Lichens are established by associating with locally adapted photobionts^[36], and the photobiont selectivity and specificity play a significant role in deciding lichen symbiotic outcomes^[37]. Studies on photobionts in Graphidaceae are limited, making it difficult to place the Diorygma photobiont results in a broader perspective. In the preceding studies^[19], photobiont strains belonging to Printzina lagenifera and Trentepohlia sp. were isolated from Graphis propinqua, G. scripta, and G. submarginata from Austria, Italy, and Argentina. In the genus Diorygma, Kosecka et al.^[38] assessed the phylogenetic relationships with the Trentepohlia photobionts from Bolivia using rbcl2 data and explained 87% variation in the photobiont selectivity of Diorygma spp., 52% accounts for the mycobiont species, and 35% variability between species of mycobionts, climate, and geographic distance in combination. Borgato et al.^[39] later substantiated the observation, reporting that certain photobiont lineages exhibit high specificity, associating exclusively with Diorygma antillarum, while others show broader associations with multiple Diorygma species. Photobiont studies involving Diorygma species from the Western Ghats have not yet been conducted. However, recent studies^[10,40] on Allographa effusosoredica and Dyplolabia afzelii, both collected from the Western Ghats, revealed the presence of a shared Trentepohlia photobiont, suggesting a possible trend of locally adapted photobionts in the region.

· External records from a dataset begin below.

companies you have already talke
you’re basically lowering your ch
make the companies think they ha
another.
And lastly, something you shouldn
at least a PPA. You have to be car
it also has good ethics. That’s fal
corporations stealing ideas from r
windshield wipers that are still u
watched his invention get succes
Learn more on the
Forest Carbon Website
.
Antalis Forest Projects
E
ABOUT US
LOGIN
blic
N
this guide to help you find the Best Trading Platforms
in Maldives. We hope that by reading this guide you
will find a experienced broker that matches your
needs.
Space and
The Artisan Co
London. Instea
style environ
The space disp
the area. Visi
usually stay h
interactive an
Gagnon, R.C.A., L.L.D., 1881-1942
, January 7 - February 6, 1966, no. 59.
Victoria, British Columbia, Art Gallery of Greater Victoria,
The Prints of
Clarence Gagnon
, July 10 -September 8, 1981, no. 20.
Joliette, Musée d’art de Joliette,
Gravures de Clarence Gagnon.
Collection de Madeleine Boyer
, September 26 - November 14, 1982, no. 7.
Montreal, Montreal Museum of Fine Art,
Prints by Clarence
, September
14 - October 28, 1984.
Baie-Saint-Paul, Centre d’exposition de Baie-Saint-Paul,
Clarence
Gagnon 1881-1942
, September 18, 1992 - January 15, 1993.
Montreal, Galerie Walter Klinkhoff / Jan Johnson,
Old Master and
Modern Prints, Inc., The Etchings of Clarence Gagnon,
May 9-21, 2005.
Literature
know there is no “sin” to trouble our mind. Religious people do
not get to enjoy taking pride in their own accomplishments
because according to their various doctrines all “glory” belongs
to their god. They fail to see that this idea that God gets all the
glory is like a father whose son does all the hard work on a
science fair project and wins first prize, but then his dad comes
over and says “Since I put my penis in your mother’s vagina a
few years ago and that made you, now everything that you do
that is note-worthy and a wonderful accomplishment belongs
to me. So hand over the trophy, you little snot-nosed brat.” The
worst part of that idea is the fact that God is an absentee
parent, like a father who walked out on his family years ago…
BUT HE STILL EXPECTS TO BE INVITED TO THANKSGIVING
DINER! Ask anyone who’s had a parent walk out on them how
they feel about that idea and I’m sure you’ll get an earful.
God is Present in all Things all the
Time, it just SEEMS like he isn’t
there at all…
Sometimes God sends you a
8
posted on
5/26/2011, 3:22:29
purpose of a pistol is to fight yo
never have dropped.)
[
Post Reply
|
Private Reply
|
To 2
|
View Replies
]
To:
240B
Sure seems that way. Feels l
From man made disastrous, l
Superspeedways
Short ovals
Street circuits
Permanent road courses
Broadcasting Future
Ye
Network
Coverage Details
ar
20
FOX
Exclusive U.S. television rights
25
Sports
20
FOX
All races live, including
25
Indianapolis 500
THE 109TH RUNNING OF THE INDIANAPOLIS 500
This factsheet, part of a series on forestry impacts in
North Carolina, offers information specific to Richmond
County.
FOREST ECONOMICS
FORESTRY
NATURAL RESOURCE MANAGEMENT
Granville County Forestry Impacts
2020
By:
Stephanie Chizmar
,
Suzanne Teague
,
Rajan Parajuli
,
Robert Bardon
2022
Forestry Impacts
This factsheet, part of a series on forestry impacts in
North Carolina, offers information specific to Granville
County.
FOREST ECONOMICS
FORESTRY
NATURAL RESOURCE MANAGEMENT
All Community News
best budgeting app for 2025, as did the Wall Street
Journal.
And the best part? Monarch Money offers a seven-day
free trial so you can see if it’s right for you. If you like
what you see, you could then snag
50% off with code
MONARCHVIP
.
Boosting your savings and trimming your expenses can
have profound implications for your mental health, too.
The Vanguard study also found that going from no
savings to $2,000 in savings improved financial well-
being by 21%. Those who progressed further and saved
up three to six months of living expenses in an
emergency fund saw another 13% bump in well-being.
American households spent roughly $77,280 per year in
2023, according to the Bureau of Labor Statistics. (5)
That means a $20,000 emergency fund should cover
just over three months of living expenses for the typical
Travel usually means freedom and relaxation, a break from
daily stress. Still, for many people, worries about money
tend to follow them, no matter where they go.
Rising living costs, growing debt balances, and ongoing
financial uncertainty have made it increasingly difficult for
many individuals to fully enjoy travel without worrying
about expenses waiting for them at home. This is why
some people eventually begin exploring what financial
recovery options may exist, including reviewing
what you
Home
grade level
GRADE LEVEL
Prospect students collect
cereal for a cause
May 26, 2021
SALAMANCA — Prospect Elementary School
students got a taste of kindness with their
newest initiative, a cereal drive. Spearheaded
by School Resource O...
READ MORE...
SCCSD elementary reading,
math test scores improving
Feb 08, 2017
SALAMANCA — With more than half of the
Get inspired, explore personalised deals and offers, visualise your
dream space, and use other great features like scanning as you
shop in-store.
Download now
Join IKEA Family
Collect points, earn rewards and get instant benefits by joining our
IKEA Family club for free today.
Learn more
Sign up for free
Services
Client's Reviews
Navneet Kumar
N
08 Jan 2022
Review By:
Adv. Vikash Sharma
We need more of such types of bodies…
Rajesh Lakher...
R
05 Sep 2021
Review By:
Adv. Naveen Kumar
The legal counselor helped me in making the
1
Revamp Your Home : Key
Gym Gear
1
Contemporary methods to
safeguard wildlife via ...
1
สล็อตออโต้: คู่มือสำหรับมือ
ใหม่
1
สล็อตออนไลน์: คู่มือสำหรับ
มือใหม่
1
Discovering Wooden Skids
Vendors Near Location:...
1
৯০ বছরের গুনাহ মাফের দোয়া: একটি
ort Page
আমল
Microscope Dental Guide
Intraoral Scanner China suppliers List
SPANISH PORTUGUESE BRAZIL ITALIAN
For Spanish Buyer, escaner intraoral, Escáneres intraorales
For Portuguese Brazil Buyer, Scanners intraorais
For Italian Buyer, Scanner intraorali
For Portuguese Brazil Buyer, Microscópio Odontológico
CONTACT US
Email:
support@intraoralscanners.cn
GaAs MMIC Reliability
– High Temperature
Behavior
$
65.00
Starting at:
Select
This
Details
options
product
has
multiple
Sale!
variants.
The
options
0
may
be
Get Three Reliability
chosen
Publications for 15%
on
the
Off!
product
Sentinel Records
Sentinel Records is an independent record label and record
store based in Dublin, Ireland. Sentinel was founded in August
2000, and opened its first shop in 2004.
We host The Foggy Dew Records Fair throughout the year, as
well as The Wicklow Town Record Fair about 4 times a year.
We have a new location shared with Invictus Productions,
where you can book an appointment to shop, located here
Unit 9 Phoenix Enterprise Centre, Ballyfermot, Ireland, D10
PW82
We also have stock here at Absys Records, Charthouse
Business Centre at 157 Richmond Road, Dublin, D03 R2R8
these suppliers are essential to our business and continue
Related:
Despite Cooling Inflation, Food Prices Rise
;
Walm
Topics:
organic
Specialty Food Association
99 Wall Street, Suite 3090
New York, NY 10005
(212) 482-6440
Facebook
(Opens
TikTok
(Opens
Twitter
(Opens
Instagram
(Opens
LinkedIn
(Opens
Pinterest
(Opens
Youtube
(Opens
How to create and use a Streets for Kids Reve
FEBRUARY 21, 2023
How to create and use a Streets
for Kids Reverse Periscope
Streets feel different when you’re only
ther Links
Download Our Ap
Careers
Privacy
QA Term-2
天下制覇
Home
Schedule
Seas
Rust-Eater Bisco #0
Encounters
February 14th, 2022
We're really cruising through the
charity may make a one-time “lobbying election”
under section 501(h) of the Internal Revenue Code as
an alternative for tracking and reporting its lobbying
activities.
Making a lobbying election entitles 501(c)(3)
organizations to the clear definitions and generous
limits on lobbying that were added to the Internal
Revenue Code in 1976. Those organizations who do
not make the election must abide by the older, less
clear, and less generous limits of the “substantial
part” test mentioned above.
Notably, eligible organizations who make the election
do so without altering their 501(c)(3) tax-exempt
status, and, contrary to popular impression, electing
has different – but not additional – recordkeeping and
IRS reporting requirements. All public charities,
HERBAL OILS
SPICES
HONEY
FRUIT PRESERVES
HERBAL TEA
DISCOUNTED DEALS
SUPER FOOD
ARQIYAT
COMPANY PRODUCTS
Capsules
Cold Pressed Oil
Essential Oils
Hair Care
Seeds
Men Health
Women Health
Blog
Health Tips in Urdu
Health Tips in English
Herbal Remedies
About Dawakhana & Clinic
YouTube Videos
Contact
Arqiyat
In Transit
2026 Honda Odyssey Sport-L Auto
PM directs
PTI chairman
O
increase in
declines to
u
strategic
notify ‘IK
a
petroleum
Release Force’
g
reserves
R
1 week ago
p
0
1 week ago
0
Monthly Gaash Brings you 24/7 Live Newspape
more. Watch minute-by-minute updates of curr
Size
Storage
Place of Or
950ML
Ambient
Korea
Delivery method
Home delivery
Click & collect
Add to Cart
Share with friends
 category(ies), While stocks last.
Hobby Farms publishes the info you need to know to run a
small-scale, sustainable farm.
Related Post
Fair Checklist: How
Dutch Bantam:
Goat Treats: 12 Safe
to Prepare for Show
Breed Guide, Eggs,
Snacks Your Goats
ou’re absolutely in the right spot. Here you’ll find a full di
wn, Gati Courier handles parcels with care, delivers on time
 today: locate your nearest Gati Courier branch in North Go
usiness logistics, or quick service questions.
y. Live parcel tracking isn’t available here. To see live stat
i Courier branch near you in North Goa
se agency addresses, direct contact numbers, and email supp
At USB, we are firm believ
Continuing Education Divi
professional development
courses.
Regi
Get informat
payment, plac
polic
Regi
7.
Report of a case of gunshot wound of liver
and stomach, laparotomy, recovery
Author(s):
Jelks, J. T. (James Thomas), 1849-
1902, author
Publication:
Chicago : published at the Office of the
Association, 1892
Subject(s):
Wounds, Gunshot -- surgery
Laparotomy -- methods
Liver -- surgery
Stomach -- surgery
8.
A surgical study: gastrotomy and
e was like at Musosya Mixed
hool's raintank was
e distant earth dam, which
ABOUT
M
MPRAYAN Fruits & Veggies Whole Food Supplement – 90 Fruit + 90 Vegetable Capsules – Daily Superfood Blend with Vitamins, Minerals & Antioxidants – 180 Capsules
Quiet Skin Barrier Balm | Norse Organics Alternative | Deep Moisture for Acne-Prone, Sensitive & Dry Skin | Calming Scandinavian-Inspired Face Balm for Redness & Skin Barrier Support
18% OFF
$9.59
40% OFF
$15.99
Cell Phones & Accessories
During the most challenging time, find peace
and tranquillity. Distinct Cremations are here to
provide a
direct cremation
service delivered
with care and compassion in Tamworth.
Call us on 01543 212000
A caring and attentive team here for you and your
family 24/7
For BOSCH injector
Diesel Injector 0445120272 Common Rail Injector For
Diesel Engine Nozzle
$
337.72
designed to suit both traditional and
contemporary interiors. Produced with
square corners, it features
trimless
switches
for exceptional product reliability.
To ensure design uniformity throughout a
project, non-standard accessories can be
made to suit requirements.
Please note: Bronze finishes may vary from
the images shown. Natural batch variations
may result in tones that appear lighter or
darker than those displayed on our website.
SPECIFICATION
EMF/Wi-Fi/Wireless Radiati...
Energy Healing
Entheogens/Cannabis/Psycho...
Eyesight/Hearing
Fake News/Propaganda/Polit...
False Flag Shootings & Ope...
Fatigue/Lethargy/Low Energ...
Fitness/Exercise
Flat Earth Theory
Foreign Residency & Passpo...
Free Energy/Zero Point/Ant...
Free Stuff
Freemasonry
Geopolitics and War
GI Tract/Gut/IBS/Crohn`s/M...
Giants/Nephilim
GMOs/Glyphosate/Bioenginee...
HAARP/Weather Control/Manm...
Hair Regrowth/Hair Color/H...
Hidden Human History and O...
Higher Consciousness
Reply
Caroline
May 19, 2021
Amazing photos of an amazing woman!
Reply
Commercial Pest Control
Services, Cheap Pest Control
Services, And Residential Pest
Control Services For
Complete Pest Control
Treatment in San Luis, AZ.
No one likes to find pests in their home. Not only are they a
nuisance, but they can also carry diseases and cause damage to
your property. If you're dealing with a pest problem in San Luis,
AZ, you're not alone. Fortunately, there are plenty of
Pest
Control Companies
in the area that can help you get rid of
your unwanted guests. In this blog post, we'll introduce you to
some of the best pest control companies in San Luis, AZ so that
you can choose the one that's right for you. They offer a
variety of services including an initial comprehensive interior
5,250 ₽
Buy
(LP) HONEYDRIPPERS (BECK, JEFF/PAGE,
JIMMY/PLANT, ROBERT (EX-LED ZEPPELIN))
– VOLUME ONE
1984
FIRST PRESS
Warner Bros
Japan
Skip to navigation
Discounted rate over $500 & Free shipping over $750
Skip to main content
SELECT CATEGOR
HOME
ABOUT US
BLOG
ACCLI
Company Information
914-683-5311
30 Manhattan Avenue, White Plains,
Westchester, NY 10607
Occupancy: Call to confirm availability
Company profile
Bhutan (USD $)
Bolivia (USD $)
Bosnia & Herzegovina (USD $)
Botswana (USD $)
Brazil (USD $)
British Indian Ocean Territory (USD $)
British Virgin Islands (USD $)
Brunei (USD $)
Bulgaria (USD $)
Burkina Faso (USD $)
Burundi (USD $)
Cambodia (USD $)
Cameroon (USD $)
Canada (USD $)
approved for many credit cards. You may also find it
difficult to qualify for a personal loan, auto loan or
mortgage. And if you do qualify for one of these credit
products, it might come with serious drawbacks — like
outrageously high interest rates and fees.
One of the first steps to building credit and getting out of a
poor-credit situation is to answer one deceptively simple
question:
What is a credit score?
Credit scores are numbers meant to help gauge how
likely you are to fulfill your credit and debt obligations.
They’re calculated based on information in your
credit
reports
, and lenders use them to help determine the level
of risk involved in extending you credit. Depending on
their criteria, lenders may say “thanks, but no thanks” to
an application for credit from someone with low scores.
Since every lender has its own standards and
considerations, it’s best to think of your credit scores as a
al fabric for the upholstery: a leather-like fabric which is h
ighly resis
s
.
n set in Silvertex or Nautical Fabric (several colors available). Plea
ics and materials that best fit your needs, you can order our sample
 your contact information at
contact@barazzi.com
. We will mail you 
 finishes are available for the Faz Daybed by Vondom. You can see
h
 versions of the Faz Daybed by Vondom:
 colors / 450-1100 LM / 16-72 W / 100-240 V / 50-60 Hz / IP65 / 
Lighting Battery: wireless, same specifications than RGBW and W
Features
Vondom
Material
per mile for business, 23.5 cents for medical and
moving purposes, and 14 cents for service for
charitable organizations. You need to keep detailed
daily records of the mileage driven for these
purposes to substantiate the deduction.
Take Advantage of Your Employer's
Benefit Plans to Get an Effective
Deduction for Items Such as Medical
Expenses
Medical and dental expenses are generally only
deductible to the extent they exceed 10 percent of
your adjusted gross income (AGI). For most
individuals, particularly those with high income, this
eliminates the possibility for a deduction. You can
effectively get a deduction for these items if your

The evolutionary predictions in Trentepohlia species of lichenized fungi are still in their infancy. Species such as Trentepohlia arborum and T. rigidula were found to be paraphyletic in nature. The presence of Printzina species, closely related to Trentepohlia spp., also requires future investigation. The Trentepohlia sp. sequenced in this study are found allied to the clade containing other yet to be identified Trentepohlia spp. sequenced from lichen genera such as Diorygma, Graphis, and Arthonia. Future research on the molecular phylogeny of both the mycobiont and photobiont, coupled with spatiotemporal analysis and host variations, is essential for a deeper comprehension of the variation of photobionts within Diorygma from the Western Ghats.